Before this winter I would have said yes. Now I'm on the fence, and would wait and see how this season goes. But yeah, probably. He hasn't made many terribly glaring mistakes, and stability is generally a good thing.
How much of a difference can Buck Showalter (or any manager, really) actually make on a team?
Well, the easy answer is not much, but I do believe that the right man at the right time actually can make a real difference, and I think Showalter is one of the few "right men" who we can actually identify, considering that he's done it three times now.
Jeremy Guthrie, Brian Matusz, Jake Arrieta, Chris Tillman, Brad Bergesen, Justin Duchscherer, and Zach Britton are the seven pitchers who are mostly likely to make starts for the Orioles this season, with all but Duchscherer likely to pitch beyond 2011 in black and orange. What is the ceiling for a rotation built on these players and how far can it take the team?
Have you ever heard of "Sam's Law"?
Young pitchers will break your heart.
Not always, of course. But maybe there should be a modification: Young *groups* of pitchers will break your heart. The ceiling for the Orioles' young starters, as a group, is obviously very high. But history suggests that if just three of those five young starters become solid major leaguers, the Orioles will have beat the odds. Which is why it's not easy to build a competitive team around young starting pitchers.
It can happen. It's just exceptionally rare.
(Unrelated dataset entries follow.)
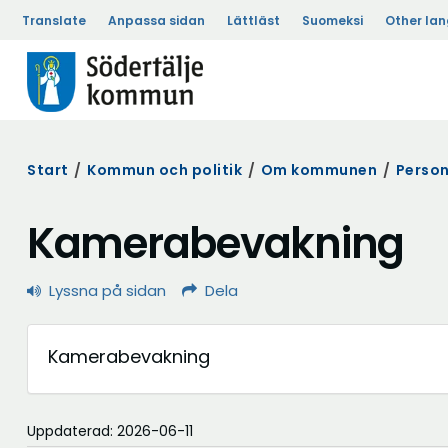
Translate
Anpassa sidan
Lättläst
Suomeksi
Other la
Start
/
Kommun och politik
/
Om kommunen
/
Perso
Kamerabevakning
Lyssna på sidan
Dela
Kamerabevakning
Uppdaterad: 2026-06-11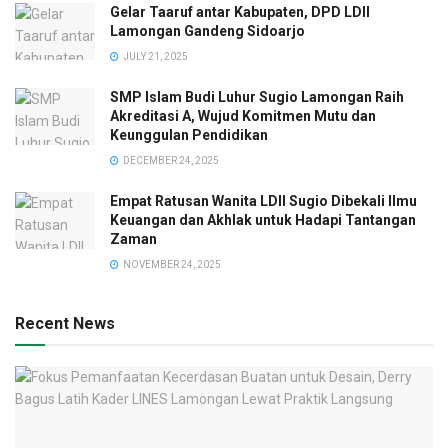
Gelar Taaruf antar Kabupaten, DPD LDII
Lamongan Gandeng Sidoarjo
JULY 21, 2025
SMP Islam Budi Luhur Sugio Lamongan Raih
Akreditasi A, Wujud Komitmen Mutu dan
Keunggulan Pendidikan
DECEMBER 24, 2025
Empat Ratusan Wanita LDII Sugio Dibekali Ilmu
Keuangan dan Akhlak untuk Hadapi Tantangan
Zaman
NOVEMBER 24, 2025
Recent News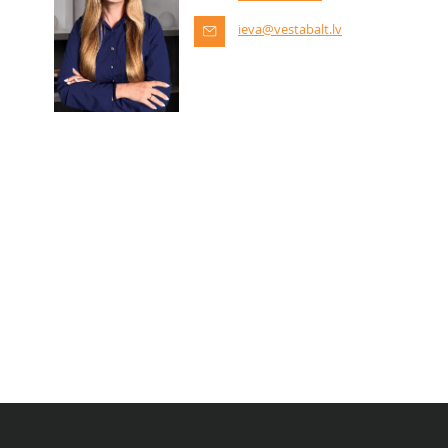
ieva@vestabalt.lv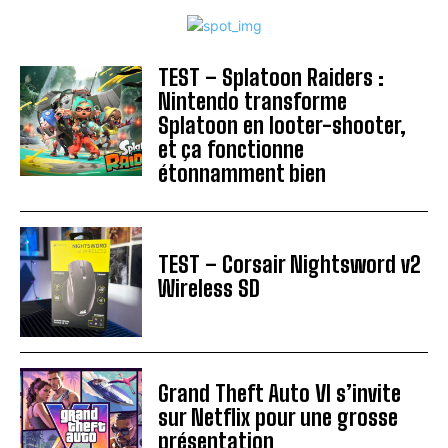
TEST – Splatoon Raiders :
Nintendo transforme
Splatoon en looter-shooter,
et ça fonctionne
étonnamment bien
TEST – Corsair Nightsword v2
Wireless SD
Grand Theft Auto VI s’invite
sur Netflix pour une grosse
présentation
What is your opinion on Jeremy Guthrie? Since joining the O's rotation he has outpitched his peripherals. Can he continue that trend? Do you think he might be part of the next great Orioles team or should he be looked at as trade fodder?
Trade fodder. Guthrie's a perfectly acceptable middle-of-the-rotation guy for a good team, but by the time the Orioles are good he's probably a little over-priced for them. I think management has to hope he limits the home runs in the first half of the season - which should keep his ERA hovering somewhere near 4 - and they can trade him to a contender for a couple of prospects.
I'll buy that theory if someone can show me some evidence that adding veterans to a lineup makes even a little bit of difference to young hitters. My guess is that it doesn't. I'm not wild about Wieters or Jones, both of whom actually went backwards last season. I do think that both will enjoy good seasons, at some point. But they're sure not looking like the future superstars we expected not so long ago.
Do you think the severe competitive imbalances in baseball would be lessened by the institution of a salary cap, perhaps combined with a salary floor?
First, I would probably argue with your characterization of the imbalances as "severe." The imbalances are neither desirable nor attractive, but a poor team that's well-managed can compete for a playoff spot, at least for a few years. Would a salary cap/floor situation make a difference? Yeah, maybe some. But there are imbalances in the other big sports, too, and all of them have salary caps. It might be a useful tool, but it's not a panacea.
Newer statistics, particularly Wins Above Replacement, cause a number of disagreements on our site. What are the cracks in the WAR metrics that would allow a team to substantially outperform (in the win column) their total WAR over the course of a season?
Do they? I've actually never seen team WAR compared to team wins. Just off the top of my head, WAR doesn't account for baserunning (except for steals). Nor does it account for luck. And that's the big one. The vast majority of fans simply don't understand the degree to which luck impacts wins and losses, even over the course of 162 games.